ARTYFACTS: Carravagio & Rembrandt - Amsterdam

Friday, January 12, 2007

Carravagio & Rembrandt - Amsterdam

One of the wonders of low cost air travel is the ability to pop over to see an exhibition or two in another country. Five of us, Gil, I, Jackie, Miguel and Ken took the opportunity to visit the Carravagio/Rembrandt show in Amsterdam and the Mauritshuis in the Hague. Great few days.

Carravagio Rembrandt - a comparison
The Van Gogh Museum has this great encounter between the two geniuses of 17th century Baroque painting: Rembrandt and Caravaggio. This was the 400th anniversary of Rembrandt's birth and what better present than his 'chiaroscuro' mate Carravagio. In these two north and south unite, and although they never met.they are the two masters of the Baroque. Galleries tend to group paintings by geography so you never see comparative displays, yet these two belong next to each other more than they do their contemporaries.

What was more interesting to spot were the differences. Carravagio is never a portrait painter even when painting protraits and his figures are much more 3D, much fuller. He is also, usually, far more dramatic in composition.

Game on
Let's play it straight and see who wins the comparative game. I'll choose a win or draw for each pair.

The Rape of Ganymede
Omnio vincent Amor
Both break with tradition, but sorry but Caravagio wins hands down this one with his outrageously, homoerotic, rentboy image that looks as though it belongs to some sordid and illegal internet site. Framed in a gallery it looks so innocent but it ain't. It's a young boy thrusting his cock at you the viewer. And look at his face!

A schoolboy at his desk
A boy bitten by a lizard
Again, it's Carravagio. There's so much more going on. Nature bites back and the sphere's herald the end of Renaissance religious domination - science is in the air.

Portrait of Wten Bogaert
Portrait of Martelli
It's a draw on this one. Here the Reformation meets Catholicism. Who would you rather be the Maltese Knight or mthe merchant? The Martelli painting is a good example of a painting that looks so compeltely different when seen for real. The cross on his tunic is nothing more than some broad brush strokes to give the impression of silk, yet in reproduction looks much more carefully painted

Belsharrar's Feast
The Supper at Emmaus
Carravagio for me. Belsharrar is too melodramatic.

The Jewish Bride
Conversion of Magdalen
Carravagio has caught everyone in the spell of the moment but Rembrandt wins. The relationship between father and daughter is touching. Carravagio's is having to rely on symbolism.

The Blinding of Samson
Judith and Holofernes
Carravagio wins again.
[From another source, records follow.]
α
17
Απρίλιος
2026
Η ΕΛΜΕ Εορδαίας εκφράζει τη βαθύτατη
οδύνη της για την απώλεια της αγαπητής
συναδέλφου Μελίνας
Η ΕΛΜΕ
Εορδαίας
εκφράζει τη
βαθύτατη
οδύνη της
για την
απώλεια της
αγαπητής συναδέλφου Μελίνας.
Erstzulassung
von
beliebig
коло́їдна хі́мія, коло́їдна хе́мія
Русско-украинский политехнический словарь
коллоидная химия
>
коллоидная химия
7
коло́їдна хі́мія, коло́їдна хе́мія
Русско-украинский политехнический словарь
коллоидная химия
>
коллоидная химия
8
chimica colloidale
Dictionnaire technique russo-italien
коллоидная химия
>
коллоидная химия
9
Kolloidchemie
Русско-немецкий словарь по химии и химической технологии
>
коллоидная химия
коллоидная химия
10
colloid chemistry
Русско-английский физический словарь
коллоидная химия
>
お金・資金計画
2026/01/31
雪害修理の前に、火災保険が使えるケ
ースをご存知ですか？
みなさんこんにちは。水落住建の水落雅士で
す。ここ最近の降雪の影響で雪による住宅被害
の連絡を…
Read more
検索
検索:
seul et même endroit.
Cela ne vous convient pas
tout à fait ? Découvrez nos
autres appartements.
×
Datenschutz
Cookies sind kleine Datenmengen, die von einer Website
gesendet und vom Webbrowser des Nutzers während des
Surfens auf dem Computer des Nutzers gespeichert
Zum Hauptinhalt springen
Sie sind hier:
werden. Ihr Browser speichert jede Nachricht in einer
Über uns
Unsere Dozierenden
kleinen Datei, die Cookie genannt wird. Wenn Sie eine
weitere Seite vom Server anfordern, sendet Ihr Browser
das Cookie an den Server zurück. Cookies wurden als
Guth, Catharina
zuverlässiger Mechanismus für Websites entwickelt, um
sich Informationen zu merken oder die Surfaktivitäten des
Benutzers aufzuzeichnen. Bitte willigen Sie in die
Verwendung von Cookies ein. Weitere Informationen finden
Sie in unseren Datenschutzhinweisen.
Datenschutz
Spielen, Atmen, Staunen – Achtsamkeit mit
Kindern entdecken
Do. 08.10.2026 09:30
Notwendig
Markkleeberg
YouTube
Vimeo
Rembrant paints intent, Carravagio action. Never scared of showing blood on his knives, Carravagio paints the gore and the painting is in close-up. It fills the entire frame so there is absolutely no intention of hiding anything.

Bathsheba Bathing
St Jerome Writing
A late goal by Rembrandt. The casual, realistic nude beats the saintly pose. This rather arbitrary comparison between a nude woman and saint doesn't really work.

The Holy Family
The Holy Family
A Carravagio win. Same subject but carravagio makes Jesus the lead and Mary looks you the viewer in the eye. Rembrandt has a more tarditional, family composition, although Mary's breasts seem to dominate the image.

Abraham's Sacrafice
Abraham's Sacrafice
Rembrandt win. The exposed throat and falling knife show more. Although I like the way Carravagio's angel is off camera, as angels should be.

The denial of St peter
The betrayal of Christ
Carravagio wins. His composition and depiction of betrayal is much stronger.

Boy with basket of fruit
Carravagio gives us two paintings in one, the boy and the fruit basket. He was a great still life painter and the boy's flshy come-on, with his shirt down over his shoulder is beautifully contrasted with fleshy fruit - some decaying, of course.


The penitent Magdalen
An injury time goal by Rembrandt. Carravagio prefers the dynamic of a group whereas Rembrandt is bettter at solitary inner thoughts.

I may be a northern calvinist but it was always going to be carravagio!